• What you should do: Your reply must contain the full listing below, reproduced exactly, but no pictures.

• Given data:
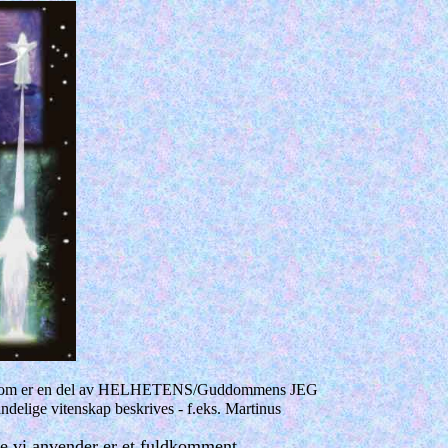
 som er en del av HELHETENS/Guddommens JEG
åndelige vitenskap beskrives - f.eks. Martinus
nie vi anvender er et fuldkomment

• Written answer:
 som er en del av HELHETENS/Guddommens JEG
åndelige vitenskap beskrives - f.eks. Martinus
nie vi anvender er et fuldkomment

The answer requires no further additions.